BBFetch ⚡️Batch Biomolecular Fetch⚡️ is a powerful shell script designed to facilitate the batch downloading of genomic data from a specified list of accession numbers. Utilizing GNU Parallel, BBFetch efficiently manages multiple downloads in parallel, significantly reducing the time required to download large datasets. The tool also incorporates integrity checks for each download, ensuring the reliability of the downloaded files.
ℹ️ BBfetch-cli⚡ver-0.0.5 Updates:
✅ Auto sequence sent to file's folder and data folder for unzip datasets and dl folder for datasets
✅ Added Support for corrupt file validation✨
✅ ✨Auto Extraction finally😍
✅ L⭕G file maintenance💁🏻♂️ failed ids go there
Before using BBFetch, there are a few prerequisites to ensure the script runs smoothly.
BBFetch requires the NCBI Datasets CLI tools to be pre-installed. These tools are available as a Conda package and include both datasets and dataformat commands necessary for downloading and verifying genomic data.
-
First, create a Conda environment:
conda create -n ncbi_datasets
-
Then, activate your new environment:
conda activate ncbi_datasets
-
Finally, install the datasets Conda package:
conda install -c conda-forge ncbi-datasets-cli
Ensure you have GNU Parallel installed on your system. This tool allows BBFetch to download multiple datasets concurrently.
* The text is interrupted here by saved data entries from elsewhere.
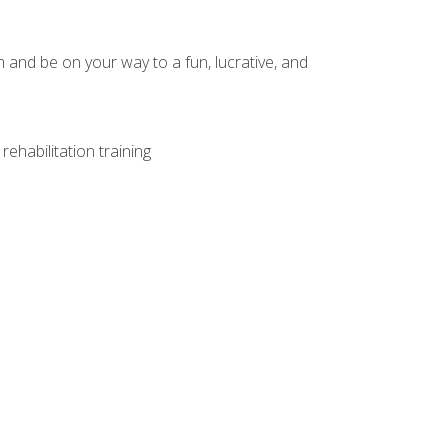
and be on your way to a fun, lucrative, and
ehabilitation training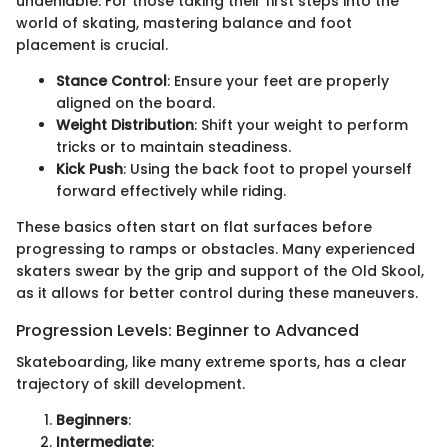
undeniable. For those taking their first steps into the
world of skating, mastering balance and foot
placement is crucial.
Stance Control
: Ensure your feet are properly
aligned on the board.
Weight Distribution
: Shift your weight to perform
tricks or to maintain steadiness.
Kick Push
: Using the back foot to propel yourself
forward effectively while riding.
These basics often start on flat surfaces before
progressing to ramps or obstacles. Many experienced
skaters swear by the grip and support of the Old Skool,
as it allows for better control during these maneuvers.
Progression Levels: Beginner to Advanced
Skateboarding, like many extreme sports, has a clear
trajectory of skill development.
Beginners
:
Intermediate
: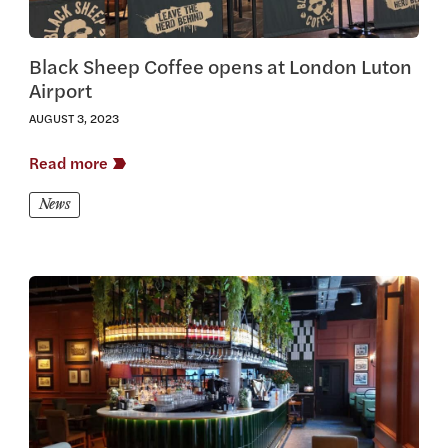
Black Sheep Coffee opens at London Luton
Airport
AUGUST 3, 2023
Read more
News
View this article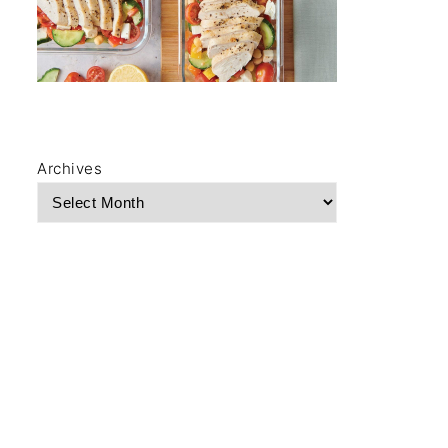
Archives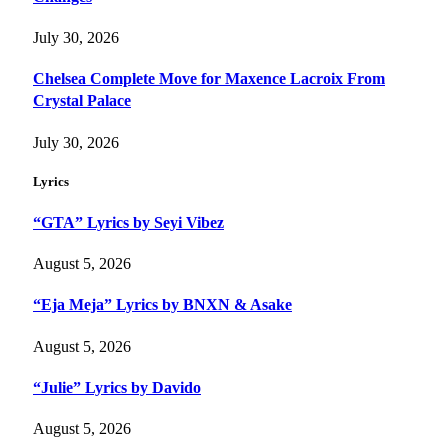
July 30, 2026
Chelsea Complete Move for Maxence Lacroix From
Crystal Palace
July 30, 2026
Lyrics
“GTA” Lyrics by Seyi Vibez
August 5, 2026
“Eja Meja” Lyrics by BNXN & Asake
August 5, 2026
“Julie” Lyrics by Davido
August 5, 2026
You can also install GNU Parallel using Conda with the following commands:
conda config --add channels conda-forge
conda config --set channel_priority strict
mamba install parallel
sudo apt-get update
sudo apt-get install parallel
sudo dnf install parallel
GNU Parallel can be installed on macOS using Homebrew:
brew install parallel
For Windows users, GNU Parallel can be run under WSL (Windows Subsystem for Linux). Install WSL and a Linux distribution from the Microsoft Store, then follow the Linux installation instructions above.
To make the BBFetch script executable, navigate to the directory containing the script and run the following command:
chmod +x bbfetch.sh
- Prepare a text file containing the list of accession numbers you wish to download, with each accession number on a separate line.
- Run the script by executing
./bbfetch.sh
in your terminal. - When prompted, enter the filename of your list of accession numbers.
- Before running the script, consider increasing the file descriptor limit to accommodate a large number of parallel downloads. This can be done by executing
ulimit -n [desired limit]
in your terminal. - Ensure you have sufficient disk space and a stable internet connection to complete the downloads.
Contributions to BBFetch are welcome! Please feel free to fork the repository, make your changes, and submit a pull request.